START Records
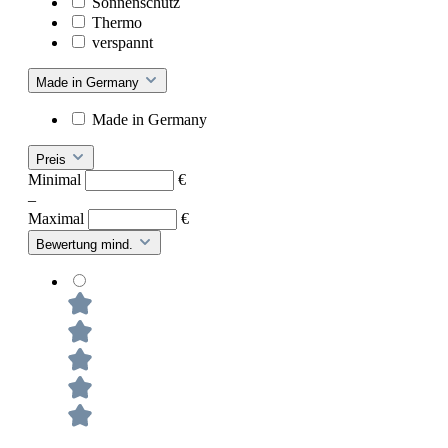
Sonnenschutz
Thermo
verspannt
Made in Germany
Made in Germany
Preis
Minimal
€
–
Maximal
€
Bewertung mind.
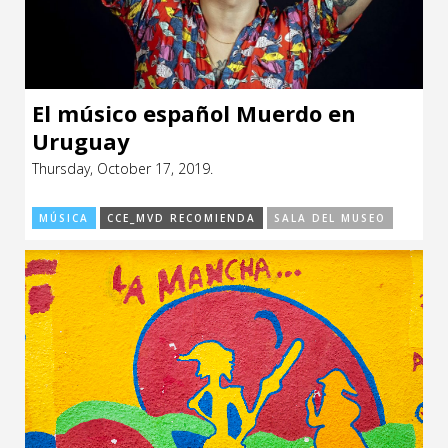
El músico español Muerdo en
Uruguay
Thursday, October 17, 2019.
MÚSICA
CCE_MVD RECOMIENDA
SALA DEL MUSEO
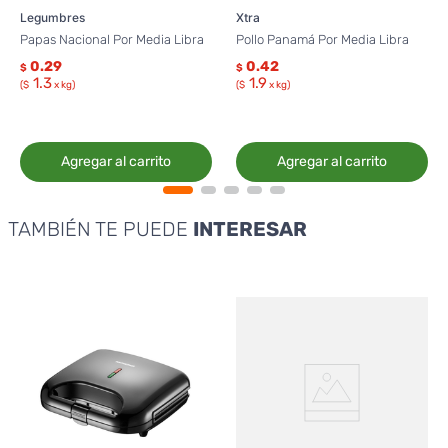
Legumbres
Xtra
Papas Nacional Por Media Libra
Pollo Panamá Por Media Libra
0.29
0.42
$
$
1.3
1.9
($
x kg)
($
x kg)
Agregar al carrito
Agregar al carrito
TAMBIÉN TE PUEDE
INTERESAR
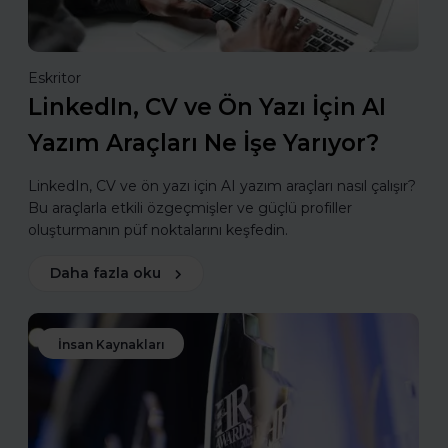
Eskritor
LinkedIn, CV ve Ön Yazı İçin AI
Yazım Araçları Ne İşe Yarıyor?
LinkedIn, CV ve ön yazı için AI yazım araçları nasıl çalışır?
Bu araçlarla etkili özgeçmişler ve güçlü profiller
oluşturmanın püf noktalarını keşfedin.
Daha fazla oku
İnsan Kaynakları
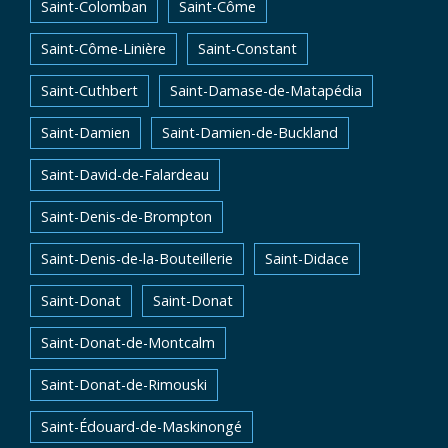
Saint-Colomban
Saint-Côme
Saint-Côme-Linière
Saint-Constant
Saint-Cuthbert
Saint-Damase-de-Matapédia
Saint-Damien
Saint-Damien-de-Buckland
Saint-David-de-Falardeau
Saint-Denis-de-Brompton
Saint-Denis-de-la-Bouteillerie
Saint-Didace
Saint-Donat
Saint-Donat
Saint-Donat-de-Montcalm
Saint-Donat-de-Rimouski
Saint-Édouard-de-Maskinongé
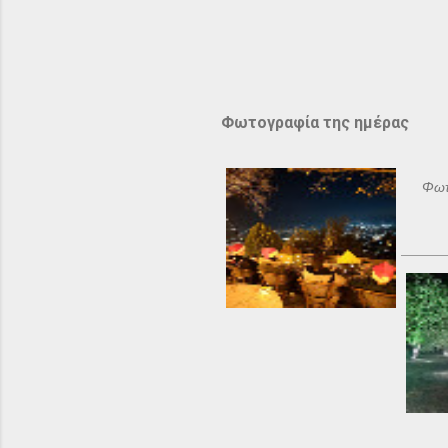
Φωτογραφία της ημέρας
Φωτ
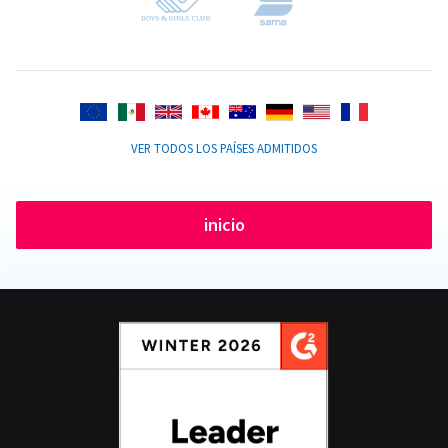
VER TODOS LOS PAÍSES ADMITIDOS
inicio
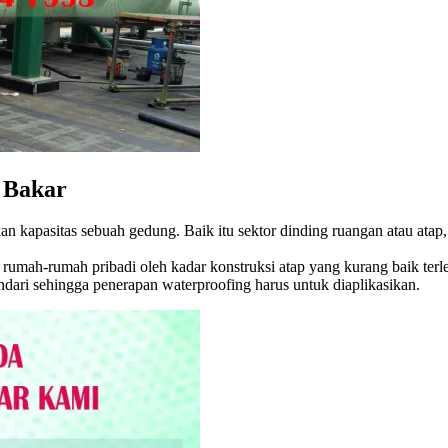
 Bakar
kan kapasitas sebuah gedung. Baik itu sektor dinding ruangan atau ata
 di rumah-rumah pribadi oleh kadar konstruksi atap yang kurang baik t
indari sehingga penerapan waterproofing harus untuk diaplikasikan.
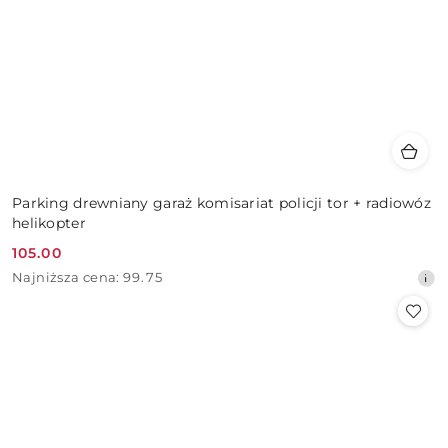
Parking drewniany garaż komisariat policji tor + radiowóz
helikopter
105.00
Cena
Najniższa
Najniższa cena:
99.75
promocyjna:
cena
z
30
dni
przed
obniżką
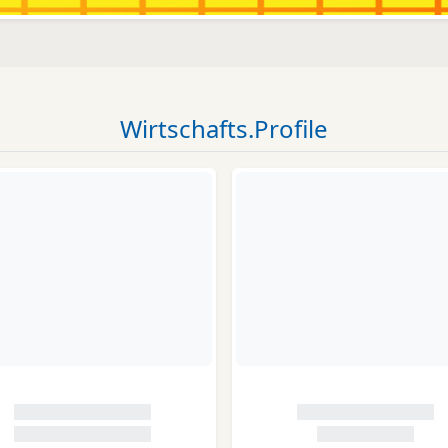
Wirtschafts.Profile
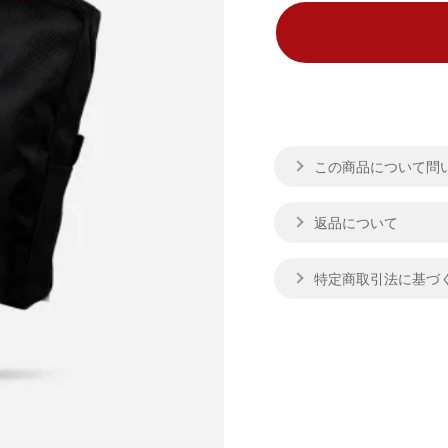
この商品について問
返品について
特定商取引法に基づ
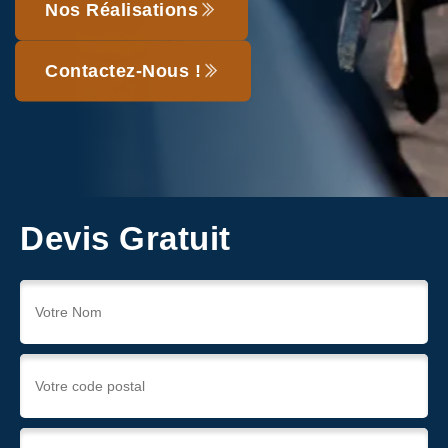
Nos Réalisations
Contactez-Nous !
Devis Gratuit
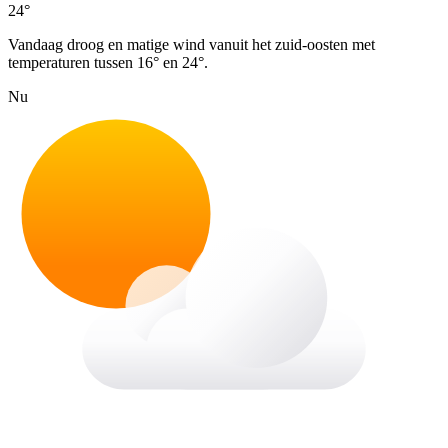
24°
Vandaag droog en matige wind vanuit het zuid-oosten met
temperaturen tussen 16° en 24°.
Nu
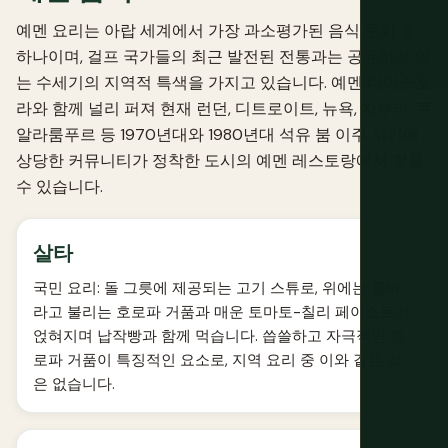
예멘 요리는 아랍 세계에서 가장 과소평가된 음식 문화 중
하나이며, 걸프 국가들의 최근 발전된 전통과는 공유하지 않
는 수세기의 지역적 특색을 가지고 있습니다. 예멘 디아스포
라와 함께 널리 퍼져 현재 런던, 디트로이트, 뉴욕, 지부티, 쿠
알라룸푸르 등 1970년대와 1980년대 석유 붐 이주 시기에
상당한 커뮤니티가 정착한 도시의 예멘 레스토랑에서 찾을
수 있습니다.
살타
국민 요리: 돌 그릇에 제공되는 고기 스튜로, 위에는 훌바
라고 불리는 호로파 거품과 매운 토마토-칠리 페이스트가
얹혀지며 납작빵과 함께 먹습니다. 씁쓸하고 자극적인 호
로파 거품이 특징적인 요소로, 지역 요리 중 이와 같은 것
은 없습니다.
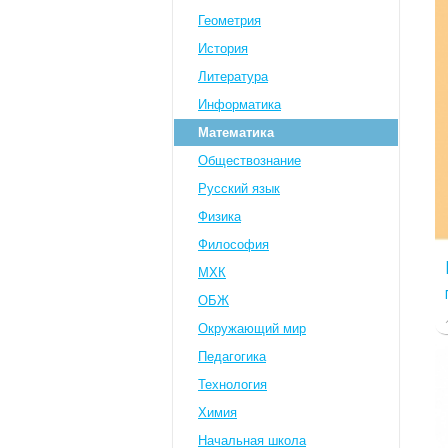
Геометрия
История
Литература
Информатика
Математика
Обществознание
Русский язык
Физика
Философия
МХК
ОБЖ
Окружающий мир
Педагогика
Технология
Химия
Начальная школа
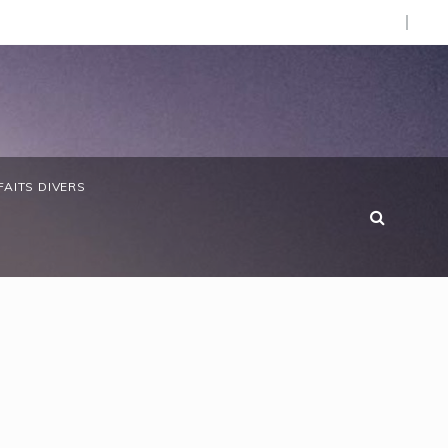
d’Afrique »
bon/ Le ministre des Eaux et Forêts préside la réunion ann
FAITS DIVERS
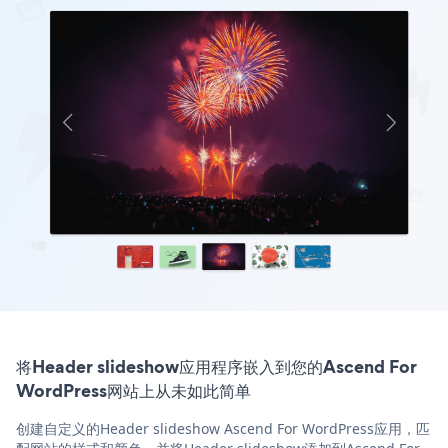
将Header slideshow应用程序嵌入到您的Ascend For
WordPress网站上从未如此简单
创建自定义的Header slideshow Ascend For WordPress应用，匹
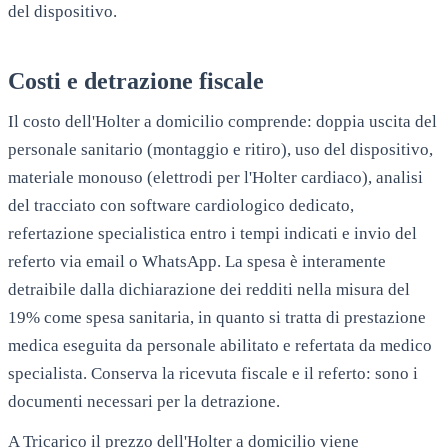
del dispositivo.
Costi e detrazione fiscale
Il costo dell'Holter a domicilio comprende: doppia uscita del
personale sanitario (montaggio e ritiro), uso del dispositivo,
materiale monouso (elettrodi per l'Holter cardiaco), analisi
del tracciato con software cardiologico dedicato,
refertazione specialistica entro i tempi indicati e invio del
referto via email o WhatsApp. La spesa è interamente
detraibile dalla dichiarazione dei redditi nella misura del
19% come spesa sanitaria, in quanto si tratta di prestazione
medica eseguita da personale abilitato e refertata da medico
specialista. Conserva la ricevuta fiscale e il referto: sono i
documenti necessari per la detrazione.
A
Tricarico
il prezzo dell'Holter a domicilio viene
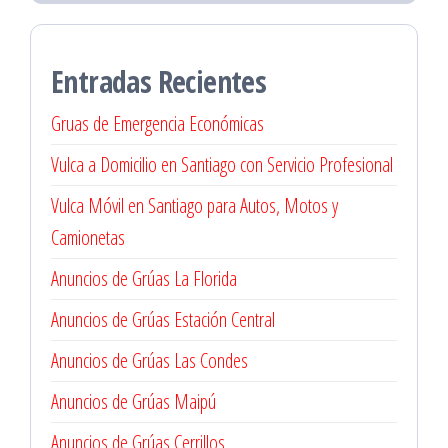
Entradas Recientes
Gruas de Emergencia Económicas
Vulca a Domicilio en Santiago con Servicio Profesional
Vulca Móvil en Santiago para Autos, Motos y
Camionetas
Anuncios de Grúas La Florida
Anuncios de Grúas Estación Central
Anuncios de Grúas Las Condes
Anuncios de Grúas Maipú
Anuncios de Grúas Cerrillos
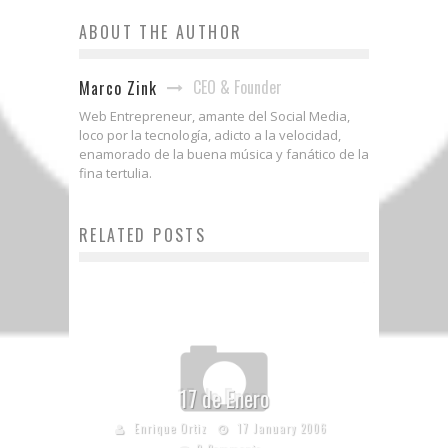
ABOUT THE AUTHOR
CEO & Founder
Marco Zink
Web Entrepreneur, amante del Social Media,
loco por la tecnología, adicto a la velocidad,
enamorado de la buena música y fanático de la
fina tertulia.
RELATED POSTS
17 de Enero
Enrique Ortiz
17 January 2006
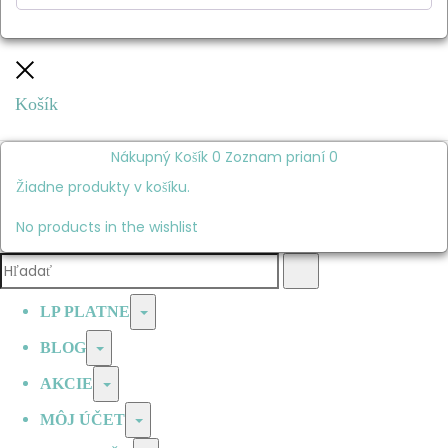
Zatvoriť
Košík
Nákupný Košík
0
Zoznam prianí
0
Žiadne produkty v košíku.
No products in the wishlist
Vyhľadávanie:
Hľadať
Prepínač
LP PLATNE
Prepínač
BLOG
Prepínač
AKCIE
Prepínač
MÔJ ÚČET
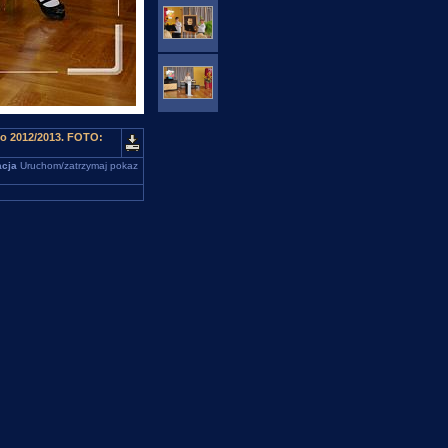
go 2012/2013. FOTO:
cja
Uruchom/zatrzymaj pokaz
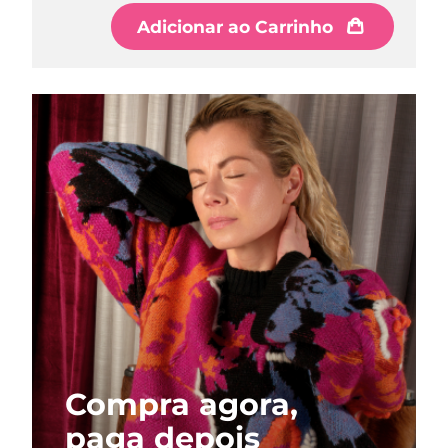
Adicionar ao Carrinho
Adicionar ao Carrinho
Adicionar ao Carrinho
Compra agora,
paga depois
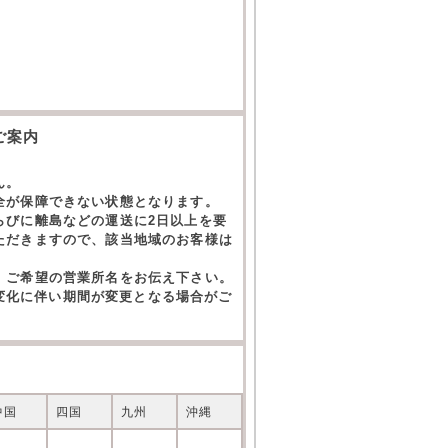
。
ご案内
ん。
全が保障できない状態となります。
らびに離島などの運送に2日以上を要
ただきますので、該当地域のお客様は
。ご希望の営業所名をお伝え下さい。
の変化に伴い期間が変更となる場合がご
中国
四国
九州
沖縄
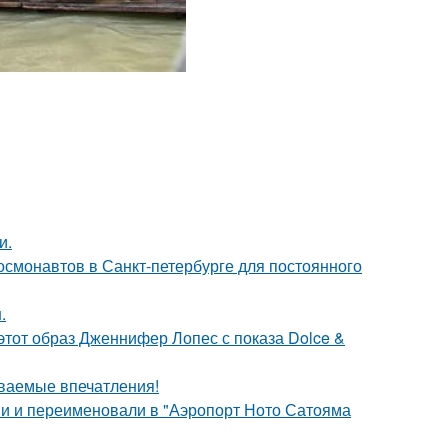
и.
 космонавтов в Санкт-петербурге для постоянного
.
 этот образ Дженнифер Лопес с показа Dolce &
ваемые впечатления!
ми и переименовали в "Аэропорт Ното Сатояма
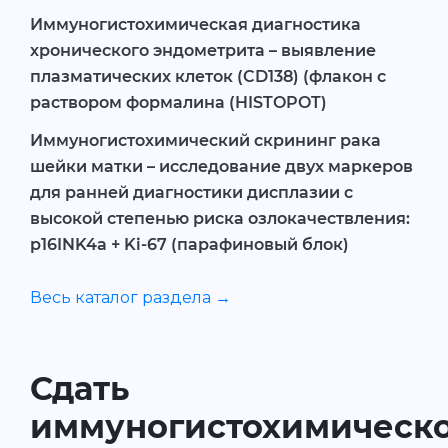
Иммуногистохимическая диагностика
хронического эндометрита – выявление
плазматических клеток (CD138) (флакон с
раствором формалина (HISTOPOT)
Иммуногистохимический скрининг рака
шейки матки – исследование двух маркеров
для ранней диагностики дисплазии с
высокой степенью риска озлокачествления:
p16INK4a + Ki-67 (парафиновый блок)
Весь каталог раздела →
Сдать
иммуногистохимическ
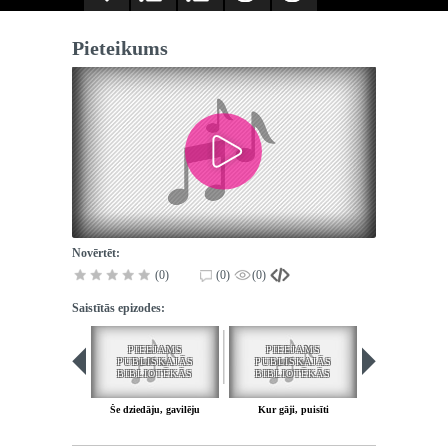
Pieteikums
Novērtēt:
(0)
(0)
(0)
Saistītās epizodes:
PIEEJAMS
PIEEJAMS
PUBLISKAJĀS
PUBLISKAJĀS
BIBLIOTĒKĀS
BIBLIOTĒKĀS
Še dziedāju, gavilēju
Kur gāji, puisīti
Pieteiku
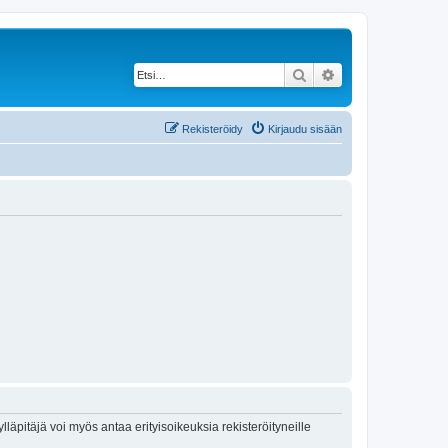
Etsi
Tarkennettu haku
Rekisteröidy
Kirjaudu sisään
lläpitäjä voi myös antaa erityisoikeuksia rekisteröityneille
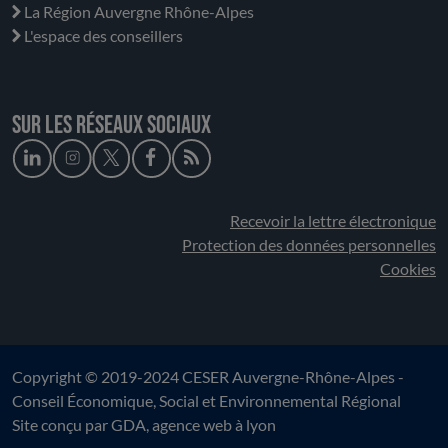
La Région Auvergne Rhône-Alpes
L'espace des conseillers
Sur les réseaux sociaux
Recevoir la lettre électronique
Protection des données personnelles
Cookies
Copyright © 2019-2024 CESER Auvergne-Rhône-Alpes -
Conseil Économique, Social et Environnemental Régional
Site conçu par
GDA
, agence web à lyon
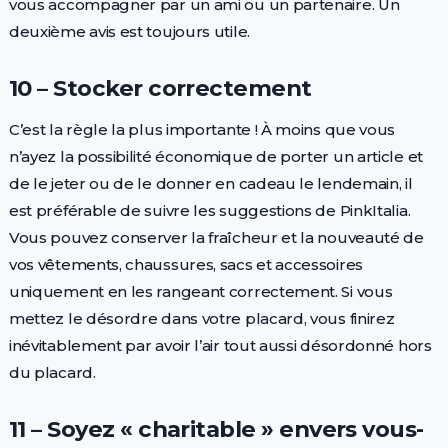
vous accompagner par un ami ou un partenaire. Un
deuxième avis est toujours utile.
10 – Stocker correctement
C’est la règle la plus importante ! À moins que vous
n’ayez la possibilité économique de porter un article et
de le jeter ou de le donner en cadeau le lendemain, il
est préférable de suivre les suggestions de PinkItalia.
Vous pouvez conserver la fraîcheur et la nouveauté de
vos vêtements, chaussures, sacs et accessoires
uniquement en les rangeant correctement. Si vous
mettez le désordre dans votre placard, vous finirez
inévitablement par avoir l’air tout aussi désordonné hors
du placard.
11 – Soyez « charitable » envers vous-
END Records
> _Your assignment_:
Wherever "Denis" appears in a line of the entries, copy that line.

> _Solution to this exercise_:
Saint-Denis-de-Brompton
Saint-Denis-de-la-Bouteillerie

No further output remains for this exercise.